- [Problem details]: When a line below holds the string "question", show that line.

(Document understanding data)
----
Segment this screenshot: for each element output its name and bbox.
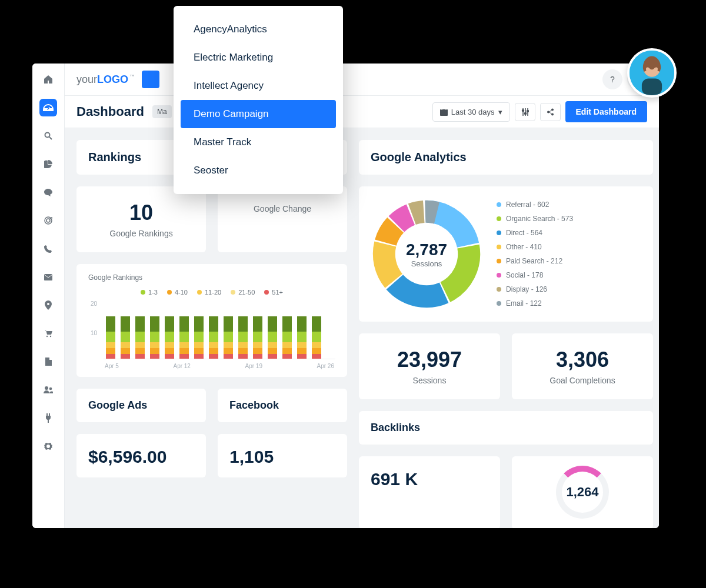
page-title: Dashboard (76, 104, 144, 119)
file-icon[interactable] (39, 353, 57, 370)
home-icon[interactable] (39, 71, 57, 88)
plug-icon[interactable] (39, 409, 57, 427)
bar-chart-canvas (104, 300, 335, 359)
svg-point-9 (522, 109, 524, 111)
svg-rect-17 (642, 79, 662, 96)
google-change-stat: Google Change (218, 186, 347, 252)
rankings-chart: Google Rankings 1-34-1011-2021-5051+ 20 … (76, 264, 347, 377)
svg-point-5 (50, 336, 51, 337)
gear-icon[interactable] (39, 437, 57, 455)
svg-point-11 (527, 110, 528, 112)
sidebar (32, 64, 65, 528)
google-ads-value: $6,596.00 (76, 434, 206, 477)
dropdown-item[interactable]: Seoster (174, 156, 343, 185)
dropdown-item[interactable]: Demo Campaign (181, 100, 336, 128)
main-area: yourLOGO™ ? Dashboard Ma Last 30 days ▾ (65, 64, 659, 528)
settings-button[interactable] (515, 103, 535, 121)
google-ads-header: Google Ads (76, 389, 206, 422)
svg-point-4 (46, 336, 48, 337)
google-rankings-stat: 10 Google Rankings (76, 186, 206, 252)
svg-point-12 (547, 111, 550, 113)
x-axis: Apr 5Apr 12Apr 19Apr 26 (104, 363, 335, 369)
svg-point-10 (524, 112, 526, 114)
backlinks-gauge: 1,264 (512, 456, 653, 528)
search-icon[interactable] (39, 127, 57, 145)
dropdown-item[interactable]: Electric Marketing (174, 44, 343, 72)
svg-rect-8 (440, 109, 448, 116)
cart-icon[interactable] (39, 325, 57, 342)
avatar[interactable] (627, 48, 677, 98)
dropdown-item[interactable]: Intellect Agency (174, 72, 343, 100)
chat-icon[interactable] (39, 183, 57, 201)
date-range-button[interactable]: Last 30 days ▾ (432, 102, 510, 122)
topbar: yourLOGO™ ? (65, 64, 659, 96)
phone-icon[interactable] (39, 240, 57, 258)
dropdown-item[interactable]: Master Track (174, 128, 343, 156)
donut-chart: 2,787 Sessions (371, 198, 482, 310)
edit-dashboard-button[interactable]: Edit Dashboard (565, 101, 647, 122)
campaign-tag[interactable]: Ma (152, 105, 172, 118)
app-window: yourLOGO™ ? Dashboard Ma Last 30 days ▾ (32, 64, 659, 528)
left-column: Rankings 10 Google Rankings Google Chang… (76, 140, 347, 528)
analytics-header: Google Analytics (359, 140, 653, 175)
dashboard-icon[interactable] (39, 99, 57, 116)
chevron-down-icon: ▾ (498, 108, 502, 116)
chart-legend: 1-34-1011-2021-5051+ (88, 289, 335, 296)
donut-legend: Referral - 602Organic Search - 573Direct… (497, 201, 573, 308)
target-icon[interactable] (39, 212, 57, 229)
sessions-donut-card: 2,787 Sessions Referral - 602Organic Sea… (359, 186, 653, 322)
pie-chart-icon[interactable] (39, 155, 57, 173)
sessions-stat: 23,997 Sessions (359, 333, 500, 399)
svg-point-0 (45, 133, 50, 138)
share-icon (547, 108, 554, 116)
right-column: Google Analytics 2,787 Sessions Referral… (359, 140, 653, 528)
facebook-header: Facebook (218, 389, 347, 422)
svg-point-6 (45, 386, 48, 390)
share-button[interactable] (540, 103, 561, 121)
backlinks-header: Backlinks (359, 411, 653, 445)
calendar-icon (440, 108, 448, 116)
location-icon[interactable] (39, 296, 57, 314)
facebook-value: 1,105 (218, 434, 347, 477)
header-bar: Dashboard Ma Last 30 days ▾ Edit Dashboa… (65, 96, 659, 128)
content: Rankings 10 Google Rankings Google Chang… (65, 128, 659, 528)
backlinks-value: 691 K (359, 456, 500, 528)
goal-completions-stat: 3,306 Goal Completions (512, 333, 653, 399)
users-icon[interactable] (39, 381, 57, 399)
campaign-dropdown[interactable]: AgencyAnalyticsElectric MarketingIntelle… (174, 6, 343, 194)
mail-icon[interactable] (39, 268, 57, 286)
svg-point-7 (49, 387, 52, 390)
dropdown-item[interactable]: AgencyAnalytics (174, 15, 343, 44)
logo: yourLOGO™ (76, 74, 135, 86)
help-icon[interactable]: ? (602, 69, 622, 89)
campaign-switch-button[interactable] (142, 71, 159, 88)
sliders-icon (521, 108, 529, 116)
----
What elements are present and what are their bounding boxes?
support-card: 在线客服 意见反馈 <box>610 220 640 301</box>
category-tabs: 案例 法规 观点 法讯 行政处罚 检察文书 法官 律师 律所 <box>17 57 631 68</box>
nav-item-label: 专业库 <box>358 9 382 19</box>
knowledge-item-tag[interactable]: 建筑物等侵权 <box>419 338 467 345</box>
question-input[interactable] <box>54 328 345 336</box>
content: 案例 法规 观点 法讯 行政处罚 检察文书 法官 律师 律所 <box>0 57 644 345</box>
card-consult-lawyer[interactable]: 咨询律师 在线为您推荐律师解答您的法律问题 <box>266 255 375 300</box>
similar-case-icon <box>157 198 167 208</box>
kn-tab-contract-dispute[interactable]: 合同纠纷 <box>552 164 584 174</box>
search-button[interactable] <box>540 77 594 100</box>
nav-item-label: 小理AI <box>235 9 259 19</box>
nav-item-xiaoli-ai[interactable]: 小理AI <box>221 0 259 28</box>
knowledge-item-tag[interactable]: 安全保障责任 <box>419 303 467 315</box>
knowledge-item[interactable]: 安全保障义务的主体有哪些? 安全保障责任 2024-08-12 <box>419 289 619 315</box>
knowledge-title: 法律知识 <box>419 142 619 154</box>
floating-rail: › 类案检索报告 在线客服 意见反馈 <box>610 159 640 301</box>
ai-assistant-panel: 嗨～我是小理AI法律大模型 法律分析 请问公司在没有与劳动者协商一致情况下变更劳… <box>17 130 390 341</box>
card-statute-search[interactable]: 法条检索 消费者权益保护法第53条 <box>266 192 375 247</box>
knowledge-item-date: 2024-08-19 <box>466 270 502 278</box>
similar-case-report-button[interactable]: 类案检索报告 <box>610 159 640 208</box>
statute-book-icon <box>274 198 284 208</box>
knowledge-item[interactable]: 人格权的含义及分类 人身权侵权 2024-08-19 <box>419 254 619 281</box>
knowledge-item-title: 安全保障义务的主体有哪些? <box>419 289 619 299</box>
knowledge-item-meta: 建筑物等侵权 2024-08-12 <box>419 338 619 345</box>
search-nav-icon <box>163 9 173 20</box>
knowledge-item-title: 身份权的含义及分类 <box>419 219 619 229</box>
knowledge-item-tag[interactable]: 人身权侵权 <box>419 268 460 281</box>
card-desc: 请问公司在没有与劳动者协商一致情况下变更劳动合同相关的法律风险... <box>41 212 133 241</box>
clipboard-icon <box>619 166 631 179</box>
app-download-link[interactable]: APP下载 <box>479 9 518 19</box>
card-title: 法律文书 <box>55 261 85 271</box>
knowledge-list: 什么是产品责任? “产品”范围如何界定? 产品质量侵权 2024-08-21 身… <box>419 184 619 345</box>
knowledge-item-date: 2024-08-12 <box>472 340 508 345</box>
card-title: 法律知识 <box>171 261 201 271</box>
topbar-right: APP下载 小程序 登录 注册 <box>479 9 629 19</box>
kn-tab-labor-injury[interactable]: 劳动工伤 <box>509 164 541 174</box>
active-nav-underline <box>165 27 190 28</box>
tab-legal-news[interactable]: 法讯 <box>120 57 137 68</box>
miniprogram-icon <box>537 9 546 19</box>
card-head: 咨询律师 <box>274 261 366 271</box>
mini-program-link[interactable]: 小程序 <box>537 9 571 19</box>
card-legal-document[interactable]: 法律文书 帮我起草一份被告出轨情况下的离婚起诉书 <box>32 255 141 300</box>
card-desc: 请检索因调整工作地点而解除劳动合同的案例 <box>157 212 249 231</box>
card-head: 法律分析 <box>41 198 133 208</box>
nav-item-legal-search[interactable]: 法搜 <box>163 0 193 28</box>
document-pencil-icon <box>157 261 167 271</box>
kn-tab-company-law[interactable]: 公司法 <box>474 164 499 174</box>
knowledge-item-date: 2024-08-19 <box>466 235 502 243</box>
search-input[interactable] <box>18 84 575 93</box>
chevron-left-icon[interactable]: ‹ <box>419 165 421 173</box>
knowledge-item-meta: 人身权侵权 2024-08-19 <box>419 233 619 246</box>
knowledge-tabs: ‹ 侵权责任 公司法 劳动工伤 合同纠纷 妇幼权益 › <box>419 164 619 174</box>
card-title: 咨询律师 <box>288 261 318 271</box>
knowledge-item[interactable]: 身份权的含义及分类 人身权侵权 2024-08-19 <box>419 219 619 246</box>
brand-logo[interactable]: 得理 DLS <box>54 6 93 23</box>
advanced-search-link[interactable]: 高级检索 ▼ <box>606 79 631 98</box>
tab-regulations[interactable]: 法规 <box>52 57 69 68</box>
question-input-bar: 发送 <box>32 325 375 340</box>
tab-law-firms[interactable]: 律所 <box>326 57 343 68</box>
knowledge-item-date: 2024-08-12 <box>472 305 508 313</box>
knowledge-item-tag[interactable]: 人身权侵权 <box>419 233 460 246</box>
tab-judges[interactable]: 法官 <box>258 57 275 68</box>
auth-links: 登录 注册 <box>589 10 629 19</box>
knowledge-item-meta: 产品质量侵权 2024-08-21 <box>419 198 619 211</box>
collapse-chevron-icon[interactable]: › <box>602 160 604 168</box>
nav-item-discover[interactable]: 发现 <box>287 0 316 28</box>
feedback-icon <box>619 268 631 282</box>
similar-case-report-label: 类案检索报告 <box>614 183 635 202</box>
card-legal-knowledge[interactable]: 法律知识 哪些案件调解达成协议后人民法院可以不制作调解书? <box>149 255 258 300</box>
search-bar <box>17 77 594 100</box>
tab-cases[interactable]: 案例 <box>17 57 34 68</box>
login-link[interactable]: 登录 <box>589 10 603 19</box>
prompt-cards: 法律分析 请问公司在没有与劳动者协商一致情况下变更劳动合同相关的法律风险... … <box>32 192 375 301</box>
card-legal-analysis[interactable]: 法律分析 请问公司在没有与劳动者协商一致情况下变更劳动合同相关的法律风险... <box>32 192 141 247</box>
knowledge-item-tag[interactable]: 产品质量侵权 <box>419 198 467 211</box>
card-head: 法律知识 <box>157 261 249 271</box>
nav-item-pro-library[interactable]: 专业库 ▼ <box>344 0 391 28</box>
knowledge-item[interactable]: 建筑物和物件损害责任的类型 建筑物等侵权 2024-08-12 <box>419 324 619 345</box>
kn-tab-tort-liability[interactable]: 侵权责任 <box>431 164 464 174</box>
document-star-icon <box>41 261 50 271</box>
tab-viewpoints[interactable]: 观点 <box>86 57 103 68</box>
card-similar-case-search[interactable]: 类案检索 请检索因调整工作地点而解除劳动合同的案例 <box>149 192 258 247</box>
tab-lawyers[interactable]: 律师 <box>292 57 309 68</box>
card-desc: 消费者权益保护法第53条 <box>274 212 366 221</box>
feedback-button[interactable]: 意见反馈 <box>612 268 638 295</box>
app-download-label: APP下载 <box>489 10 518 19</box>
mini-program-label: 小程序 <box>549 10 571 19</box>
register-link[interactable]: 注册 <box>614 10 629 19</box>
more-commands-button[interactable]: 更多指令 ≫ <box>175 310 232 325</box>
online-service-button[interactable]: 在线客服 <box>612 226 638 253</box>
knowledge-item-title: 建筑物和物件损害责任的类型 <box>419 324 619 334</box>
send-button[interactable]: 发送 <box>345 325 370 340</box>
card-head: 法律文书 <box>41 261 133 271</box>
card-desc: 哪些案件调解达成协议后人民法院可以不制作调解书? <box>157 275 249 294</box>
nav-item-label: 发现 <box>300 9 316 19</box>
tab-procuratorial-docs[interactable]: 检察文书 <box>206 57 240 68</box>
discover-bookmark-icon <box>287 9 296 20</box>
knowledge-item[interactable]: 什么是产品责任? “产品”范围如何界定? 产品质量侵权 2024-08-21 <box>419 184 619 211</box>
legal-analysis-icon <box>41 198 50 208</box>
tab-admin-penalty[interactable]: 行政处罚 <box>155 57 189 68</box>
----
- [Your response]:
question-input[interactable] <box>54 328 345 336</box>
question-input-bar: 发送 <box>32 325 375 340</box>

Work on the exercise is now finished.